_Data supplied_
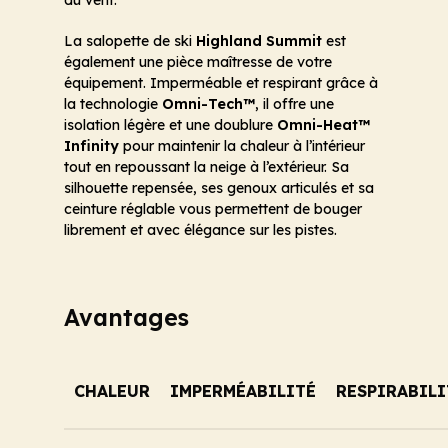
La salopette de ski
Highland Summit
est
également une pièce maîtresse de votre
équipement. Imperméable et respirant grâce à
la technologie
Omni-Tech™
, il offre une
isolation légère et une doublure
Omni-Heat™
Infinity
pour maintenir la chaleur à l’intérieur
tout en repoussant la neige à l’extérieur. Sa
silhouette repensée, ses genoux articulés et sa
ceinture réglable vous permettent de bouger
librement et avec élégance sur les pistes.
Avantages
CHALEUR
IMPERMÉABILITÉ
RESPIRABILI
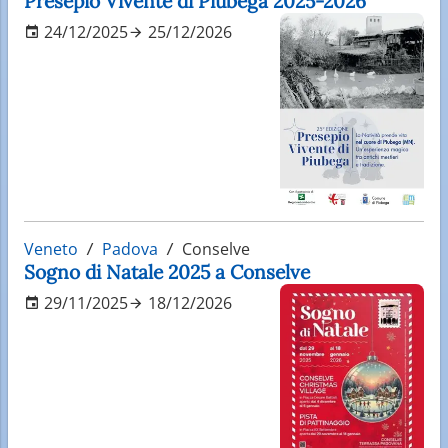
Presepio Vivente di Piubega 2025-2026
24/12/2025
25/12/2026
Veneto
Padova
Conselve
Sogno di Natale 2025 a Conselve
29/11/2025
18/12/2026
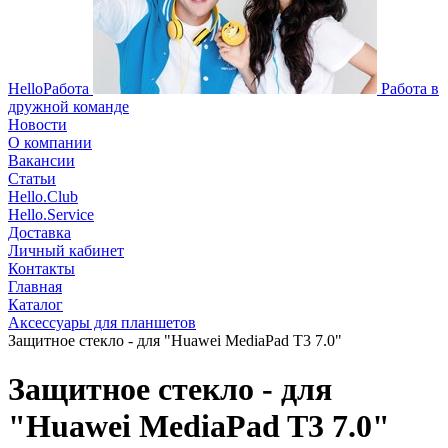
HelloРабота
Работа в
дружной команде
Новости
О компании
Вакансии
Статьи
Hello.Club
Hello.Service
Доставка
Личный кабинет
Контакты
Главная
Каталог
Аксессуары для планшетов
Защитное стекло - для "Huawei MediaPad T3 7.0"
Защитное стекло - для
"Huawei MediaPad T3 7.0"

---

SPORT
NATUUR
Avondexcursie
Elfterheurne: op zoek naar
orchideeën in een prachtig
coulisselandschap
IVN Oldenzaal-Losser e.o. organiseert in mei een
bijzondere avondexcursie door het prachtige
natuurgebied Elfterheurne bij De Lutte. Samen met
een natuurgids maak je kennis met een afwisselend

--

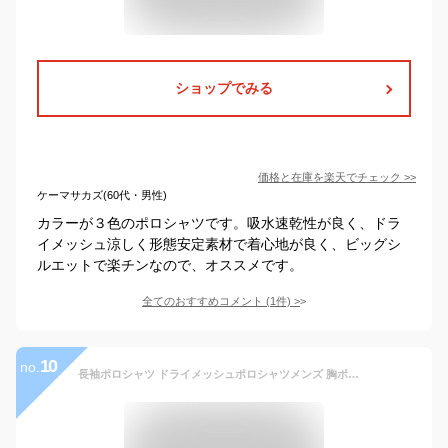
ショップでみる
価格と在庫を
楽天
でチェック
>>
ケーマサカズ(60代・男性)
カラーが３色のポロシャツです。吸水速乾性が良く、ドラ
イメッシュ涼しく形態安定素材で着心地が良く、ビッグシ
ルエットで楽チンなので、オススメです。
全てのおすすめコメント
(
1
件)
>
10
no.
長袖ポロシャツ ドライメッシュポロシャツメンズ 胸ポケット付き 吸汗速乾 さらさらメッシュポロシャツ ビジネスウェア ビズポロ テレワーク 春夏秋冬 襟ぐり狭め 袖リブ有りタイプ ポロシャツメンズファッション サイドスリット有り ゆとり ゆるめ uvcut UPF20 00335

_Brief_
Retype only the lines above between the line with "La salopette de ski" and the line with "ceinture réglable vous permettent de bouger", counting those two lines as well, and keep every character as it is.

_Result for this exercise_
La salopette de ski
Highland Summit
est
également une pièce maîtresse de votre
équipement. Imperméable et respirant grâce à
la technologie
Omni-Tech™
, il offre une
isolation légère et une doublure
Omni-Heat™
Infinity
pour maintenir la chaleur à l’intérieur
tout en repoussant la neige à l’extérieur. Sa
silhouette repensée, ses genoux articulés et sa
ceinture réglable vous permettent de bouger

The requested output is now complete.